Assigned task: Search term "label": please copy every line of the records below that contains it.
━━━━━━━━━━━━━━━━━━━━
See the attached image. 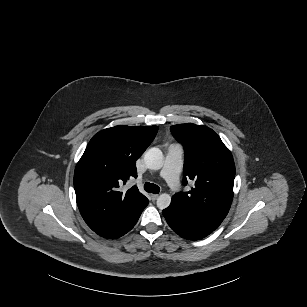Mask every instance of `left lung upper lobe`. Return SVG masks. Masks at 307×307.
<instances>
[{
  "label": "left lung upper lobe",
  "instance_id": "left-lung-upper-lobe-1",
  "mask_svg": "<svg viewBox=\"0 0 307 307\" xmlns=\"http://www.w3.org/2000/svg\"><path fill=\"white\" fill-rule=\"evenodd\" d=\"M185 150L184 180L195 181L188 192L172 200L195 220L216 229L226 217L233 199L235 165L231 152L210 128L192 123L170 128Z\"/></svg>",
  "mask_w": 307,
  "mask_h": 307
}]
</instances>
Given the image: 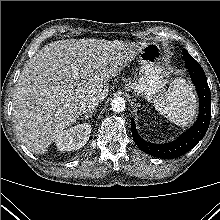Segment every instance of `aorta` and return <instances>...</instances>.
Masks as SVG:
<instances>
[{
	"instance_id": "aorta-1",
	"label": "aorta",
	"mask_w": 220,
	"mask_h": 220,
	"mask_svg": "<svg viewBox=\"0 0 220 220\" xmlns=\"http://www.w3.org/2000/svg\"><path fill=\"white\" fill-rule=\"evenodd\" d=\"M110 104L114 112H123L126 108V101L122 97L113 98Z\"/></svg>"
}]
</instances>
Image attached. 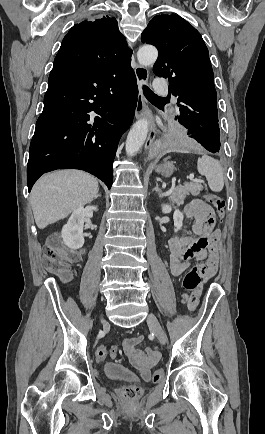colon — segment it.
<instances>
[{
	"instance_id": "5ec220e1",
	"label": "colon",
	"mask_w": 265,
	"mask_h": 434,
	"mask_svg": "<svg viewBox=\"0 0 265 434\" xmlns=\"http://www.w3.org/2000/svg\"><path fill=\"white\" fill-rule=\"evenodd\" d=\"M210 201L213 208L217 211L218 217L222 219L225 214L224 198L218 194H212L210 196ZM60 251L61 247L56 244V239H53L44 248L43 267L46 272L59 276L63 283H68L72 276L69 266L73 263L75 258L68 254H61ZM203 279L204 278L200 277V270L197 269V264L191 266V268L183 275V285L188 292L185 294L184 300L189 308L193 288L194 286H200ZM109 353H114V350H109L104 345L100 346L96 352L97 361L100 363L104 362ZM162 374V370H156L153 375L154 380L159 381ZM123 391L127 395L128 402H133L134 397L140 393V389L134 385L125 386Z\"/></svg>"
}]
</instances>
━━━━━━━━━━━━━━━━━━━━
Final answer:
  "label": "left lung upper lobe",
	"label": "aorta",
	"label": "colon",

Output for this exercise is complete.